Yes, they make a "stock motor" lathe or you can remove the arm from the can like normal. I think I understood you.


----------



## DARKSCOPE001 (Jun 14, 2006)

no i think he means one of the silver sealed endbell motors with the built in brushes. these motors to my understanding are NOT! rebuildable. they were designed for a cheap means of getting kids into the hobby. They are also verry low in power a basic tower hobbys rebuildable stock motor would easily out perform these. the only sealed endbell motors that I know of that are anywhere near decend are some of the traxxas ones. and I have never tested one so I personaly do not know. but as far as truing a comm while its inside the motor DONT DO IT! I used to have a comm lathe that would true the arm while it was still inside of the motor. such a PITA. and the coper chips coming off the comm would arc and spark because remember your turning a conductor inside of a magnetic field this creates electricity. so the first few times it would scare the crap out of me. Also it was verry hard to properly clean the motor of all the copper chips after lathing it like this. so my suggestion get a cheapie tower hobbys or similar rebuildable motor for 10-14 dollars and save yourself the headache. 

HOPE THIS HELPS
Sean Scott


----------



## nitro4294 (Oct 15, 2004)

*If you are talking about the older stock motors that are not rebuildable, there is a stock truer from C&M Team Cobra for those.

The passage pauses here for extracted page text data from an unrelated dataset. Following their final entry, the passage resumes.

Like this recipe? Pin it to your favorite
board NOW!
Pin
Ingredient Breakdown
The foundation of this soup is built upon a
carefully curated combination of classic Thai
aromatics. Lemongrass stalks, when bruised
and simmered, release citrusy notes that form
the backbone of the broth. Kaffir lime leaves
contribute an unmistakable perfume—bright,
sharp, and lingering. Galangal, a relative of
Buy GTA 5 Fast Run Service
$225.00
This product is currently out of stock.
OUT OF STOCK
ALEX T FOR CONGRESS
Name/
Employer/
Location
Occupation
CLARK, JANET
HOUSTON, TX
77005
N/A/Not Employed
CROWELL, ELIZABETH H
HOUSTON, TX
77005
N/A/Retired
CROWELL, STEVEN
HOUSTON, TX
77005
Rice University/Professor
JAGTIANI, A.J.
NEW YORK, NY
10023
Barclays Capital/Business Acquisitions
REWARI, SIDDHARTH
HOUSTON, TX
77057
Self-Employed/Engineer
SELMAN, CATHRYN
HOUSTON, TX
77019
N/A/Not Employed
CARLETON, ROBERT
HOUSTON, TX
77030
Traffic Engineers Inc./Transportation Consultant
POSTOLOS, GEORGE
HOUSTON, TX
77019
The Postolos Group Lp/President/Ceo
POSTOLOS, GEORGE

If it is the ones with out access to the brushes, then I do not think you can, but I have never tried.*


----------



## jgullo53 (Jun 26, 2008)

some of those are designed to be SPEC motors and are not meant to be rebuilt...


----------



## LowClassCC (Apr 9, 2009)

you can turn the com on any motor. you may have to bend the tabs on some old non-rebuildable stockers and closed endbell motors (the silver can ones). then pull out the com. once turned clamp the tabs back down. the only downside to this is the motor would NOT be legal for racing after its rebuilt but there is nothing wrong with continuing to use it as a practice motor or basher motor.


----------



## jgullo53 (Jun 26, 2008)

LowClassCC said:


> you can turn the com on any motor. you may have to bend the tabs on some old non-rebuildable stockers and closed endbell motors (the silver can ones). then pull out the com. once turned clamp the tabs back down. the only downside to this is the motor would NOT be legal for racing after its rebuilt but there is nothing wrong with continuing to use it as a practice motor or basher motor.

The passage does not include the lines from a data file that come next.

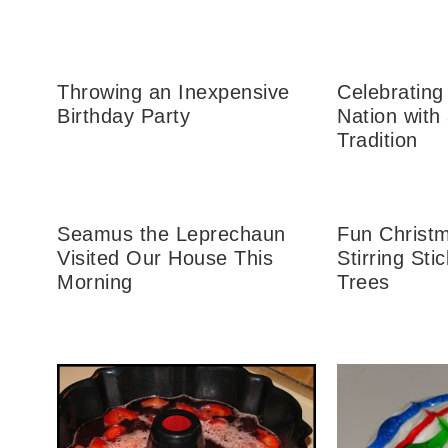
Throwing an Inexpensive
Celebrating 
Birthday Party
Nation with
Tradition
Seamus the Leprechaun
Fun Christm
Visited Our House This
Stirring Sti
Morning
Trees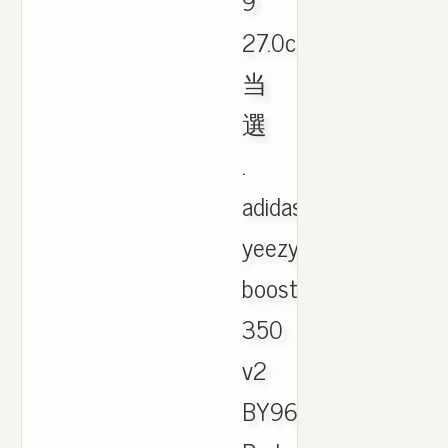
9
27.0cm
当
選
.
adidas
yeezy
boost
350
v2
BY9612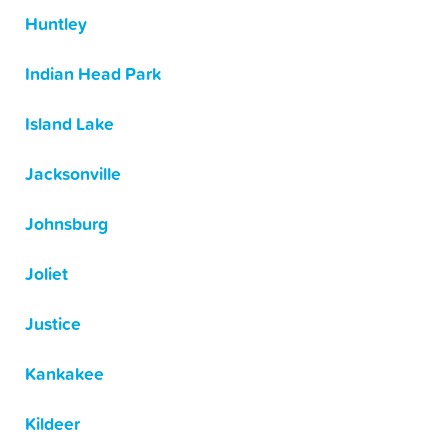
Huntley
Indian Head Park
Island Lake
Jacksonville
Johnsburg
Joliet
Justice
Kankakee
Kildeer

thats what i was gettin at is that its illegal once u cut it...


----------



## rcwolfee (May 17, 2003)

There was a truer in the mid 90's that had a longer thinner cutter,
which when you remove the brush hood on one side gave acsess to 
the comm and gave a great cut without taking the endbell off.


----------



## rjvk (Aug 27, 2003)

Best and easiest idea:
Get some Brasso from the hardware store, and one of those grease syringes (monoject is the name I think). Suck some Brasso into the syringe, and put a small amount onto the comm by going thru the vent on the motor. Put a pinion on the motor and roll the gear back and forth. The Brasso should turn black quickly. This will remove most of the junk on the comm, and also help to seat the comm and brushes back together as much as you can without a lathe. Make sure to throughly clean the motor with motor spray to get all the Brasso out.


----------



## CClay1282 (Jan 5, 2006)

rjvk said:


> Best and easiest idea:
> Get some Brasso from the hardware store, and one of those grease syringes (monoject is the name I think). Suck some Brasso into the syringe, and put a small amount onto the comm by going thru the vent on the motor. Put a pinion on the motor and roll the gear back and forth. The Brasso should turn black quickly. This will remove most of the junk on the comm, and also help to seat the comm and brushes back together as much as you can without a lathe. Make sure to throughly clean the motor with motor spray to get all the Brasso out.


Great idea man!


----------